What is/Why use CMS? Centralize control, free up people to make content, not techie, non-geeky users can set up own pages.
Empowers other people to create content. Timelier, universal changes easier/quicker. Users end up having a nicer relationship with the website. More user friendly.
Goals of a CMS – what’s important to you? Make life easier? Flexibility? Easier for technophobes? Functionality(calendars, widgets)? Get code out of the way so people can actually do work?
Audience question - Used to get rid of webmasters? “any dummy can do it, so don’t need webmaster”. Wrong, still need someone to maintain it.
“CMS removes impediments of keeping website current.”
|Blake and Kendra|
-Complex vs. simple
-How big is website?
-Learning curve- who’s going to be updating website? can they pick it up quickly?
-Who’s going to use it?

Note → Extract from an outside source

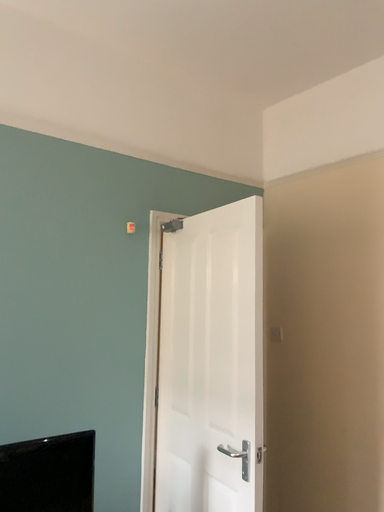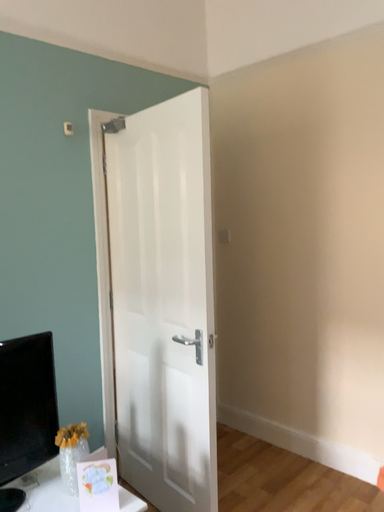 Question: How did the camera likely rotate when shooting the video?

Choices:
 (A) rotated downward
 (B) rotated upward

Answer: (A)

Designers/users/webmasters?
-Library specific modules/plugins
* Budgets, Personnel, Time
What’s open source?
Get code, modify it, share it back to community.
Free – speech vs. beer vs. kittens
-Stared 2001, kid in dorm created bbs, powers 2-3% of sites on internet now.
-Acquia – company created by inventor.
-2003, company is Automattic
-Support, hosting, services
-14.7% of top websites in world. 22 of every 100 new domains registered.
-“Open source matters” website
All of them-
What makes them great-
Huge developer community, lots of themes, modules, plugins, widgets, scalable, complex yet flexible, regular security updates, tools.
What makes them suck-
Huge developer community – conflicting themes/plugins, PHP versions – servers must be kept up-to-date with current version, modules/plugins/widgets can have issues because of outside changes, security updates.
-Installation- all pretty easy, one click installs for all 3, DRAW.
-Scalability – Drupal – best at managing huge amounts of content.
-Library specific stuff – depending on what you want, probably Drupal.
-Appearance – WP slightly, theme searching interface is very good. Unless you like to code/modify themes, then Drupal.
-User management – Drupal. Seemingly infinite roles/permissions. WP – not bad, started as one person/one blog, but getting better.
-Customization – all equal. Drupal and WP – lots of modules and plugins. Joomla - not as many, but there, can customize with time/patience.
-Ease of use – WP. Nice dashboard. Drupal, has done a lot of usability testing, working on it.
-Configuration and maintenance – WP. One click install, one click update. Batch update all plugins. Drupal – more intensive, have to do some in shell yourself, can configure every little thing and have to configure every little thing. WP – can, but don’t have to to get it to work.
-Upgrade and security – WP – easier for regular user. Drupal - more difficult, FTP, have to touch files on server. WP – seems to be less secure, not bad tho. Drupal a bit better.
Winner = Drupal and WP.
Drupal – big, powerful, good for a lot of pages files, WP - easy to set up, your mom can do it.
Another criteria – what if person who picks and installs the CMS you choose leaves? Is there someone else to support? What about Plone?
Which is easiest to learn when previous person leaves? Depends on complexity of your site, not dependent on platform you choose.
RFP – what limitations shouldthey look out for? How technologically advanced are your staff? Size of lib/staff?
WP – hosted on .com or on own server? Limitations to hosted – can only use their themes, if you want to do lots of customization, have to host your own.
Final thought from Kendra - Not one right answer – it’s what is right for your situation.